Central Accidental Co., 207 Pa. 472, 56 A. 1003; Wright vs. Fraternities
Health & Accident Ass'n. 107 Me. 418, 78A. 475, 32 L.R.A. (N.S.)461;
Metropolitan Life Ins. Co. vs. Ins. Com'r 208 Mass. 386, 94 N.E. 477;
Standard Life & Accident Ins. Co. vs. Caroll, 86 F. 567, 41 L.R.A. 194; Wahl
vs. Interstate Business Men's Accident Ass'n 201 Iowa; 1355, 207 N.W. 395,
50 A.L.R. 1377." (Provident Life & Accident Ins. Co. vs. Rimmer, 12 S. W. 2d
Series, 365, 367.)
For this reason, and because the above-quoted provision of the Rules of
Court makes reference to "any life insurance," we are inclined to believe
that the exemption there established applies to ordinary life insurance
contracts, as well as to those which, although intended primarily to
indemnify for risks arising from accident, likewise, insure against loss of life
due, either to accidental causes, or to the willful and criminal act of
another, which, as such, is not strictly accidental in nature. Indeed, it has
been held that statutes of this nature seek to enable the head of the family
to secure his widow and children from becoming a burden upon the
community and, accordingly, should merit a liberal interpretation.

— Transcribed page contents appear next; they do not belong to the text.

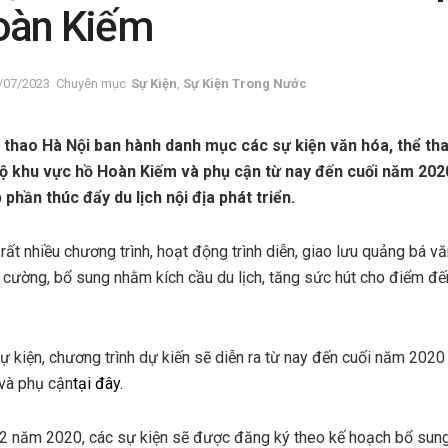
oàn Kiếm
/07/2023
Chuyên mục
Sự Kiện
,
Sự Kiện Trong Nước
thao Hà Nội ban hành danh mục các sự kiện văn hóa, thể tha
 bộ khu vực hồ Hoàn Kiếm và phụ cận từ nay đến cuối năm 20
phần thúc đẩy du lịch nội địa phát triển.
rất nhiều chương trình, hoạt động trình diễn, giao lưu quảng bá vă
 cường, bổ sung nhằm kích cầu du lịch, tăng sức hút cho điểm đ
ự kiện, chương trình dự kiến sẽ diễn ra từ nay đến cuối năm 2020 
và phụ cận
tại đây.
12 năm 2020, các sự kiện sẽ được đăng ký theo kế hoạch bổ sung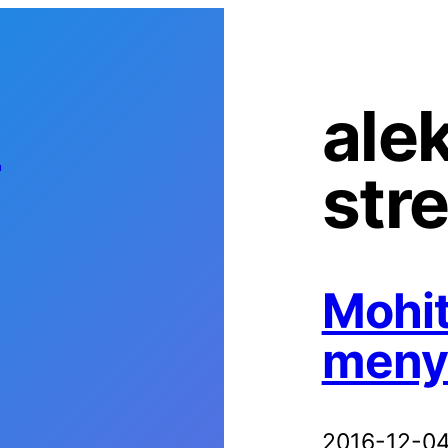
s
ale
str
Mohit
meny
2016-12-0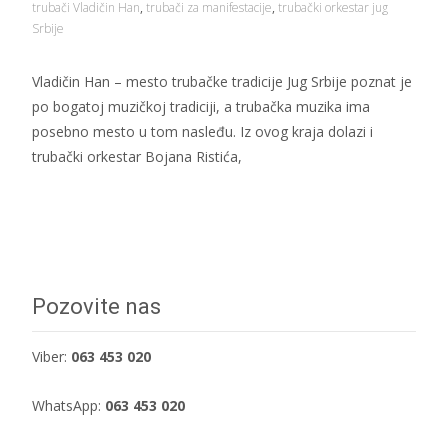
trubači Vladičin Han
,
trubači za manifestacije
,
trubački orkestar jug
Srbije
Vladičin Han – mesto trubačke tradicije Jug Srbije poznat je
po bogatoj muzičkoj tradiciji, a trubačka muzika ima
posebno mesto u tom nasleđu. Iz ovog kraja dolazi i
trubački orkestar Bojana Ristića,
Dalje...
Pozovite nas
Viber:
063 453 020
WhatsApp:
063 453 020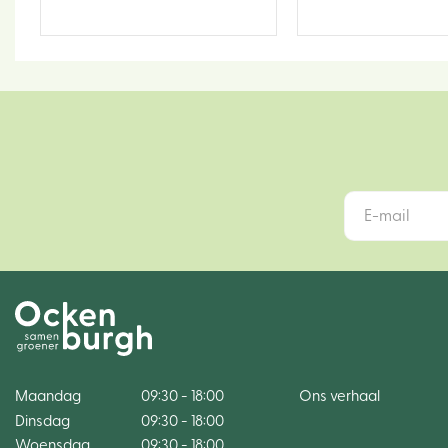
Maandag
09:30 - 18:00
Ons verhaal
Dinsdag
09:30 - 18:00
Woensdag
09:30 - 18:00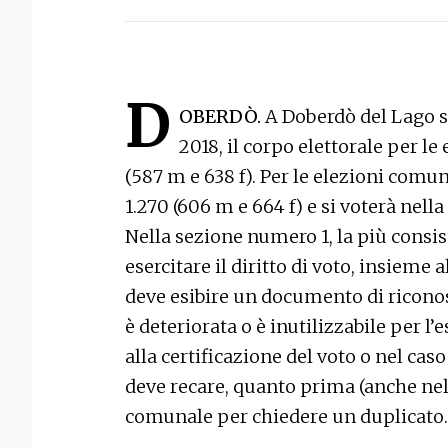
D
OBERDÒ.
A Doberdò del Lago su
2018, il corpo elettorale per l
(587 m e 638 f). Per le elezioni comuna
1.270 (606 m e 664 f) e si voterà nell
Nella sezione numero 1, la più consist
esercitare il diritto di voto, insieme 
deve esibire un documento di riconosc
è deteriorata o è inutilizzabile per l
alla certificazione del voto o nel caso 
deve recare, quanto prima (anche nel 
comunale per chiedere un duplicato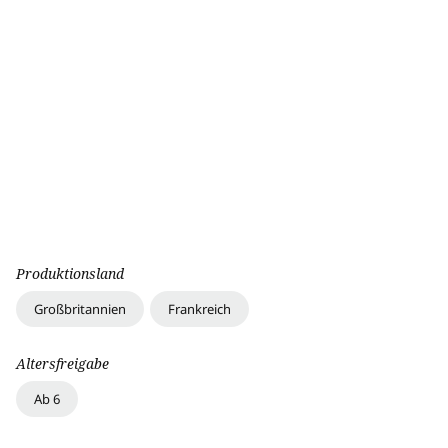
Produktionsland
Großbritannien
Frankreich
Altersfreigabe
Ab 6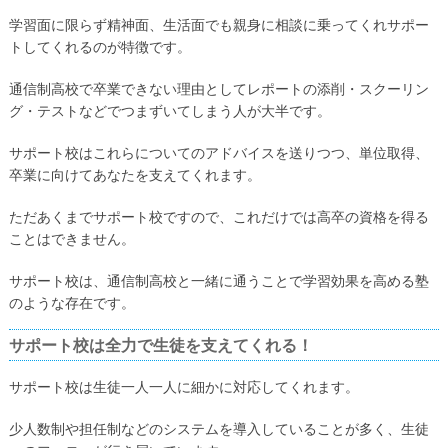
学習面に限らず精神面、生活面でも親身に相談に乗ってくれサポー
トしてくれるのが特徴です。
通信制高校で卒業できない理由としてレポートの添削・スクーリン
グ・テストなどでつまずいてしまう人が大半です。
サポート校はこれらについてのアドバイスを送りつつ、単位取得、
卒業に向けてあなたを支えてくれます。
ただあくまでサポート校ですので、これだけでは高卒の資格を得る
ことはできません。
サポート校は、通信制高校と一緒に通うことで学習効果を高める塾
のような存在です。
サポート校は全力で生徒を支えてくれる！
サポート校は生徒一人一人に細かに対応してくれます。
少人数制や担任制などのシステムを導入していることが多く、生徒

The object of this statue was to enable a husband, when death deprived
wife and children of his support, to secure them from want and to prevent
them from becoming a charge upon the public. Necessities of the wife and
children and the public interest are none the less if the death of the
husband be brought about by accident rather than by disease. The intent
of the legislature in the enactment of this statute would not be advanced
by the construction of the law upon which the petitioners insist. (American

Trust & Banking Co. vs. Lessly et al., Supreme Court of Tenn., 106 S.W. 2d,
551, 552.)

Under statutes providing to that effect, the proceeds of life insurance are
exempt from the claims of creditors, a limitation being sometimes imposed
as to amount, see infra Sec. 40, or as to the beneficiaries entitled to the
exemption, see infra subdivision of this section. Statutes exempting life
insurance are regarded as exemption laws, and not as part of the
insurance from law of the state, nor as designed simply to protect insurer
from harassing litigation. Such statutes should be construed liberally and in
the light of, and to give effect to, their purpose of enabling an individual to
provide a fund after his death for his family which will be free from the
claims of creditors. The exemption privilege is created not by contract but
by legislative grant, and grounds for the exemption of the proceeds of
insurance policies must be found in the statutes. (35 C.J.S. pp. 53-54.)
By weight of authority, exemption statutes or rules should be liberally
construed with a view to giving effect to their beneficent and humane
purpose. To this end, every reasonable doubt as to whether a given
property is or is not exempt should be resolved in favor of exemption.
(Comments on the Rules of Court by Moran [1957 ed.] Vol. 1, p. 564.)
Wherefore, the order appealed from is reversed, and the garnishment in
dispute hereby set aside and quashed, with the costs of this instance
against plaintiff Francisca Gallardo. It is so ordered.